### Exercise inputs
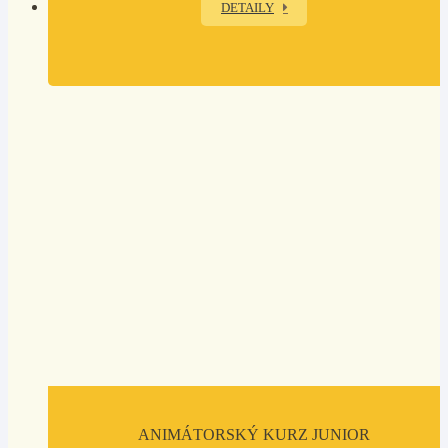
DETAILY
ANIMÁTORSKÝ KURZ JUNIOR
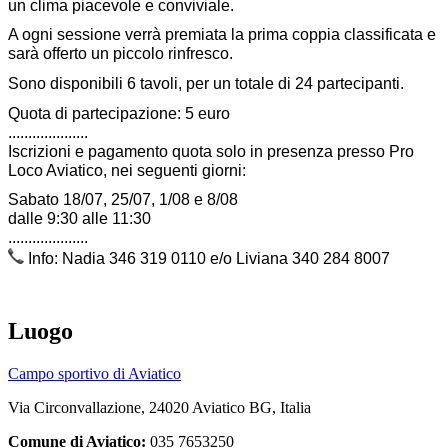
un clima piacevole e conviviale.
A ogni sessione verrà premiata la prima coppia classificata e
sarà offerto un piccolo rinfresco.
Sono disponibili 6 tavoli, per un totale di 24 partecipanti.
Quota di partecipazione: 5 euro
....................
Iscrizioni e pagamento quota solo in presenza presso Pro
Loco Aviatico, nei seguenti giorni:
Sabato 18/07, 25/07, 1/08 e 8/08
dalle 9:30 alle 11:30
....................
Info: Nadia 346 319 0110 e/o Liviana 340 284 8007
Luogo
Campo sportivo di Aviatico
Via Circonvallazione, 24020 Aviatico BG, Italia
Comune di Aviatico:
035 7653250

* * *

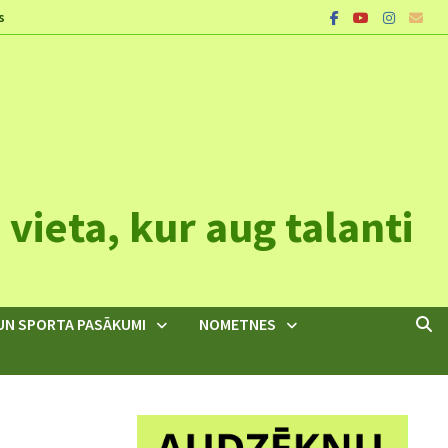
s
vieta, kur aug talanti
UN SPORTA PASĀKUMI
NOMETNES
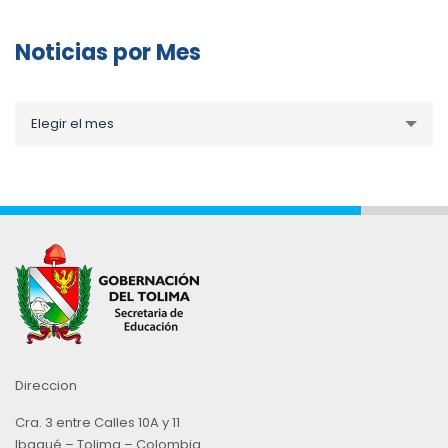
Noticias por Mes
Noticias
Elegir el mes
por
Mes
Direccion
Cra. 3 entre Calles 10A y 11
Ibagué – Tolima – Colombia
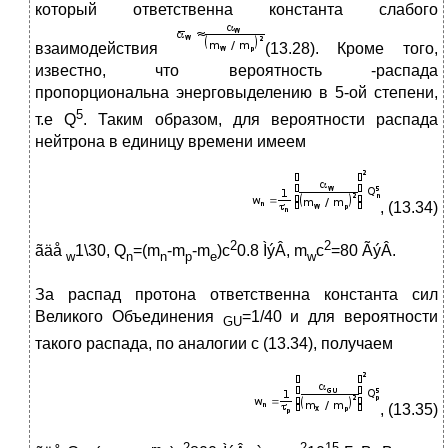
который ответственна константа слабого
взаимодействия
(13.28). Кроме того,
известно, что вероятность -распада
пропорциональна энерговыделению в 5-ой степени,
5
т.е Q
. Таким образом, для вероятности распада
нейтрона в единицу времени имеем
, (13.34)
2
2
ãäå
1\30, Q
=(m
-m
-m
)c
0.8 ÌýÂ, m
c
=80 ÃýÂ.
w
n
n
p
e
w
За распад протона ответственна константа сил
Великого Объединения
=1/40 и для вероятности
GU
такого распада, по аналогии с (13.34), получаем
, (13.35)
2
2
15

==

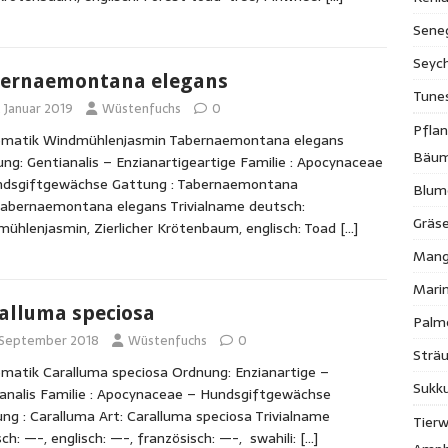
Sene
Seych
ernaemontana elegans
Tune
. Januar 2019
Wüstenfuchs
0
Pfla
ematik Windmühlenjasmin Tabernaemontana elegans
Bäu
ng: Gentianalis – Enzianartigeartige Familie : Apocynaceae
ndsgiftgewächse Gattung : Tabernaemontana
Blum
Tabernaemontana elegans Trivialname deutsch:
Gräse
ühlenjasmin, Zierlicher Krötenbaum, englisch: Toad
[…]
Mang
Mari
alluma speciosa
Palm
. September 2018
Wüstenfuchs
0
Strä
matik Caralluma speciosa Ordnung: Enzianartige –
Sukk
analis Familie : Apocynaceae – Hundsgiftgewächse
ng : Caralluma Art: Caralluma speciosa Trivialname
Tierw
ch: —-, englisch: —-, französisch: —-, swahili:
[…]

### Required action
In the listing above, locate each line with "вероятности" and copy it.

### Exercise response
. Таким образом, для вероятности распада
=1/40 и для вероятности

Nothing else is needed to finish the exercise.